Figure 4 |. Poly(ADP-ribose) polymerase 1 helps maintain the stability of replication forks.

a | Replication fork reversal and restart. Various types of replication stress-inducing agents cause replication fork reversal to stabilize stalled replication forks. Poly(ADP-ribose) polymerase 1 (PARP1) is recruited to stalled replication forks for lesion detection and repair, in coordination with the replication machinery (not shown). PARP1 stabilizes reversed forks by inhibiting the activity of ATP-dependent DNA helicase Q1 (RECQ1), which can otherwise restart the fork. Following the repair of the lesion (not shown), RECQ1 can be activated, which allows branch migration of the reversed fork (dashed arrow), thereby mediating replication restart. b | Synthetic lethality. Stalled replications forks are detected by PARP1, which recruits the nuclease meiotic recombination 11 (MRE11) to mediate fork restart through limited processing of DNA at the forks. Disengagement of MRE11 from replication forks is required for their protection, which might be mediated by breast cancer type 2 susceptibility protein (BRCA2). In the absence of BRCA2, MRE11 has unlimited access to stalled forks. In combination with PARP inhibition, which limits PARP1 control of MRE11, this results in excessive DNA degradation, which might result in fork collapse and DSB formation. As cells lacking BRCA2 are deficient in DSB repair by homologous recombination (HR), PARP1 inhibition-mediated fork collapse and DSB formation results in cellular lethality. c | Synthetic viability. Loss of PARP1 activity results in defective MRE11 recruitment. If BRCA2 activity is lost after the loss of PARP1, MRE11 accessibility is diminished at stalled replication forks and they are therefore protected from degradation. Such cells are defective in DSB repair by HR, but they are viable owing to replication fork protection.

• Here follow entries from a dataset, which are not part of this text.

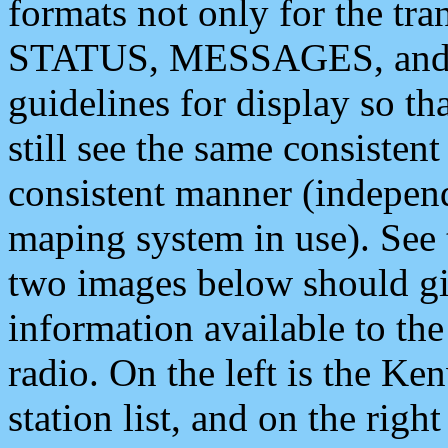
formats not only for the t
STATUS, MESSAGES, and QU
guidelines for display so tha
still see the same consisten
consistent manner (independ
maping system in use). See 
two images below should giv
information available to th
radio. On the left is the 
station list, and on the rig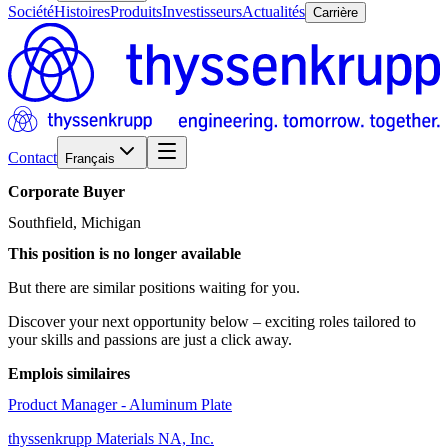
Société
Histoires
Produits
Investisseurs
Actualités
Carrière
Contact
Français
Corporate
Buyer
Southfield, Michigan
This position is no longer available
But there are similar positions waiting for you.
Discover your next opportunity below – exciting roles tailored to
your skills and passions are just a click away.
Emplois similaires
Product Manager - Aluminum Plate
thyssenkrupp Materials NA, Inc.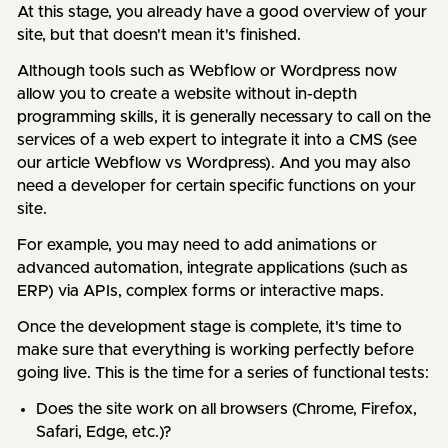
At this stage, you already have a good overview of your
site, but that doesn't mean it's finished.
Although tools such as Webflow or Wordpress now
allow you to create a website without in-depth
programming skills, it is generally necessary to call on the
services of a web expert to integrate it into a CMS (see
our article Webflow vs Wordpress). And you may also
need a developer for certain specific functions on your
site.
For example, you may need to add animations or
advanced automation, integrate applications (such as
ERP) via APIs, complex forms or interactive maps.
Once the development stage is complete, it's time to
make sure that everything is working perfectly before
going live. This is the time for a series of functional tests:
Does the site work on all browsers (Chrome, Firefox,
Safari, Edge, etc.)?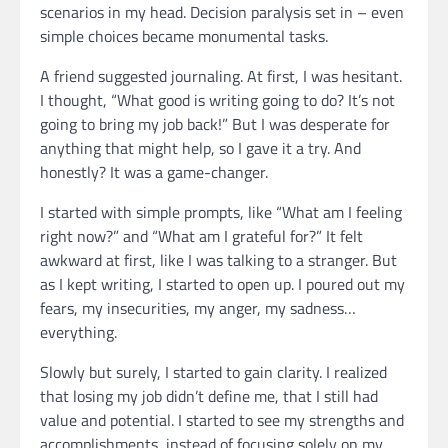
scenarios in my head. Decision paralysis set in – even
simple choices became monumental tasks.
A friend suggested journaling. At first, I was hesitant.
I thought, “What good is writing going to do? It’s not
going to bring my job back!” But I was desperate for
anything that might help, so I gave it a try. And
honestly? It was a game-changer.
I started with simple prompts, like “What am I feeling
right now?” and “What am I grateful for?” It felt
awkward at first, like I was talking to a stranger. But
as I kept writing, I started to open up. I poured out my
fears, my insecurities, my anger, my sadness…
everything.
Slowly but surely, I started to gain clarity. I realized
that losing my job didn’t define me, that I still had
value and potential. I started to see my strengths and
accomplishments, instead of focusing solely on my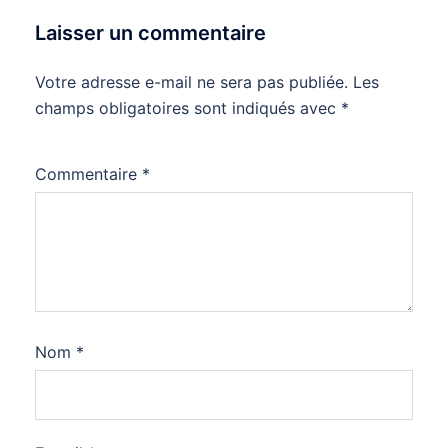
Laisser un commentaire
Votre adresse e-mail ne sera pas publiée.
Les
champs obligatoires sont indiqués avec
*
Commentaire
*
Nom
*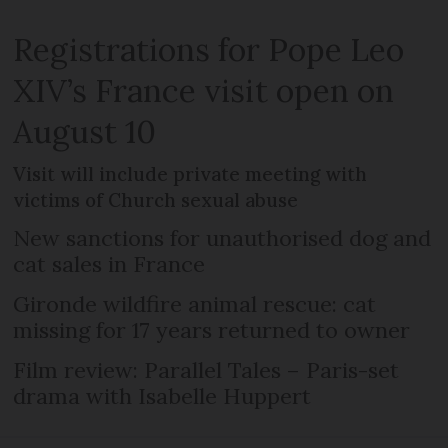
Registrations for Pope Leo
XIV’s France visit open on
August 10
Visit will include private meeting with
victims of Church sexual abuse
New sanctions for unauthorised dog and
cat sales in France
Gironde wildfire animal rescue: cat
missing for 17 years returned to owner
Film review: Parallel Tales – Paris-set
drama with Isabelle Huppert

Figure 5 |. Chromatin changes induced by poly(ADP-ribose) polymerase 1 — integrating DNA repair.

DNA damage in the context of chromatin results in poly(ADP-ribose) polymerase 1 (PARP1) activation and autopoly(ADP)ribosylation (autoPARylation). PARP1 also PARylates histone tails, which results in chromatin relaxation and in nucleosome eviction from the DNA. This also allows the recruitment of several chromatin remodellers through their binding to PAR, which further relax chromatin to facilitate DNA repair. These chromatin remodellers include amplified in liver cancer protein 1 (ALC1), SWI/SNF-related matrix-associated actin-dependent regulator of chromatin subfamily A member 5 (SMARCA5), chromodomain helicase DNA-binding protein 2 (CHD2), which also incorporates the histone variant H3.3 into nucleosomes, and the transcription factor NR4A (a member of the nuclear orphan receptors). Conversely, repressive chromatin modifiers, such as CHD4 and Polycomb repressive complex 1 (PRC1), are also recruited to sites of DNA damage by binding to PAR. They might be recruited to inhibit transcription at flanking regions to facilitate DNA repair. RNF168, RING finger protein 168.